* [PATCH 1/4] x86: correct LDT checks
2013-10-10 13:49 [PATCH 0/4] x86: XSA-67 follow-up Jan Beulich
@ 2013-10-10 13:53 ` Jan Beulich
2013-10-10 13:54 ` [PATCH 2/4] x86: add address validity check to guest_map_l1e() Jan Beulich
` (3 subsequent siblings)
4 siblings, 0 replies; 11+ messages in thread
From: Jan Beulich @ 2013-10-10 13:53 UTC (permalink / raw)
To: xen-devel; +Cc: Andrew Cooper, Keir Fraser
[-- Attachment #1: Type: text/plain, Size: 6681 bytes --]
- MMUEXT_SET_LDT should behave as similarly to the LLDT instruction as
possible: fail only if the base address is non-canonical
- instead LDT descriptor accesses should fault if the descriptor
address ends up being non-canonical (by ensuring this we at once
avoid reading an entry from the mach-to-phys table and consider it a
page table entry)
- fault propagation on using LDT selectors must distinguish #PF and #GP
(the latter must be raised for a non-canonical descriptor address,
which also applies to several other uses of propagate_page_fault(),
and hence the problem is being fixed there)
- map_ldt_shadow_page() should properly wrap addresses for 32-bit VMs
At once remove the odd invokation of map_ldt_shadow_page() from the
MMUEXT_SET_LDT handler: There's nothing really telling us that the
first LDT page is going to be preferred over others.

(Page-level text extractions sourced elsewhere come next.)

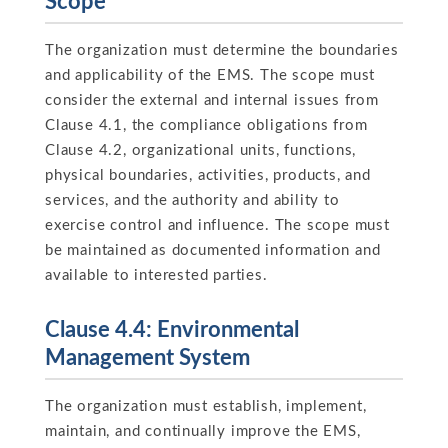
Scope
The organization must determine the boundaries
and applicability of the EMS. The scope must
consider the external and internal issues from
Clause 4.1, the compliance obligations from
Clause 4.2, organizational units, functions,
physical boundaries, activities, products, and
services, and the authority and ability to
exercise control and influence. The scope must
be maintained as documented information and
available to interested parties.
Clause 4.4: Environmental
Management System
The organization must establish, implement,
maintain, and continually improve the EMS,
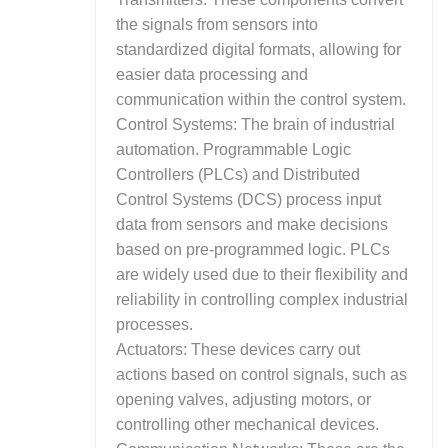
the signals from sensors into
standardized digital formats, allowing for
easier data processing and
communication within the control system.
Control Systems: The brain of industrial
automation. Programmable Logic
Controllers (PLCs) and Distributed
Control Systems (DCS) process input
data from sensors and make decisions
based on pre-programmed logic. PLCs
are widely used due to their flexibility and
reliability in controlling complex industrial
processes.
Actuators: These devices carry out
actions based on control signals, such as
opening valves, adjusting motors, or
controlling other mechanical devices.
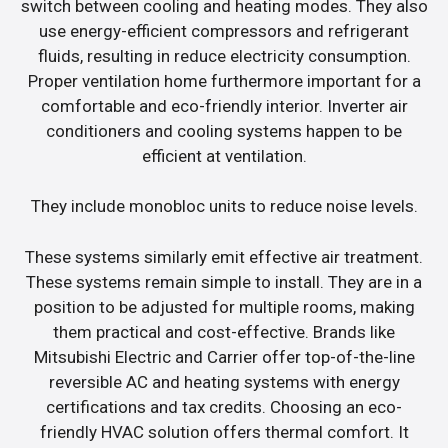
switch between cooling and heating modes. They also
use energy-efficient compressors and refrigerant
fluids, resulting in reduce electricity consumption.
Proper ventilation home furthermore important for a
comfortable and eco-friendly interior. Inverter air
conditioners and cooling systems happen to be
efficient at ventilation.
They include monobloc units to reduce noise levels.
These systems similarly emit effective air treatment.
These systems remain simple to install. They are in a
position to be adjusted for multiple rooms, making
them practical and cost-effective. Brands like
Mitsubishi Electric and Carrier offer top-of-the-line
reversible AC and heating systems with energy
certifications and tax credits. Choosing an eco-
friendly HVAC solution offers thermal comfort. It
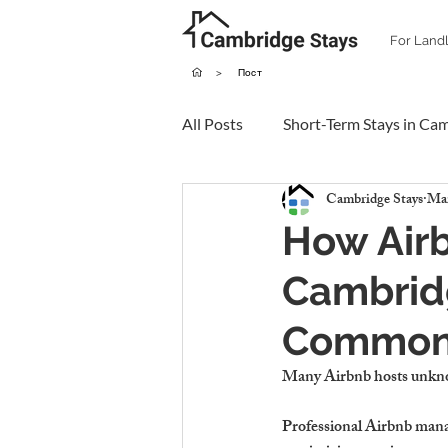
For Land
>
Пост
All Posts
Short-Term Stays in Ca
Cambridge Stays
Mar
How Air
Cambrid
Common 
Many Airbnb hosts 
unkno
Professional Airbnb man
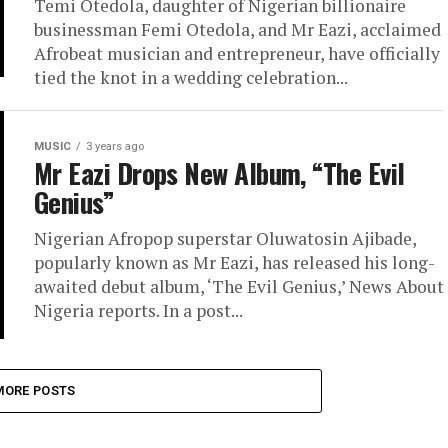
Temi Otedola, daughter of Nigerian billionaire
businessman Femi Otedola, and Mr Eazi, acclaimed
Afrobeat musician and entrepreneur, have officially
tied the knot in a wedding celebration...
MUSIC
3 years ago
Mr Eazi Drops New Album, “The Evil
Genius”
Nigerian Afropop superstar Oluwatosin Ajibade,
popularly known as Mr Eazi, has released his long-
awaited debut album, ‘The Evil Genius,’ News About
Nigeria reports. In a post...
MORE POSTS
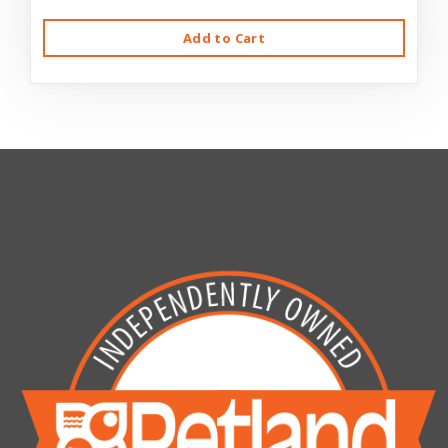
Add to Cart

Signed-off-by: Jan Beulich <jbeulich@suse.com>
Reviewed-by: Andrew Cooper <andrew.cooper3@citrix.com>
--- a/xen/arch/x86/domain.c
+++ b/xen/arch/x86/domain.c
@@ -674,12 +674,7 @@ int arch_set_info_guest(
fixup_guest_code_selector(d, c.nat->trap_ctxt[i].cs);
}
- /* LDT safety checks. */
- if ( ((c.nat->ldt_base & (PAGE_SIZE-1)) != 0) ||
- (c.nat->ldt_ents > 8192) ||
- !array_access_ok(c.nat->ldt_base,
- c.nat->ldt_ents,
- LDT_ENTRY_SIZE) )
+ if ( !__addr_ok(c.nat->ldt_base) )
return -EINVAL;
}
else
@@ -692,15 +687,12 @@ int arch_set_info_guest(
for ( i = 0; i < ARRAY_SIZE(c.cmp->trap_ctxt); i++ )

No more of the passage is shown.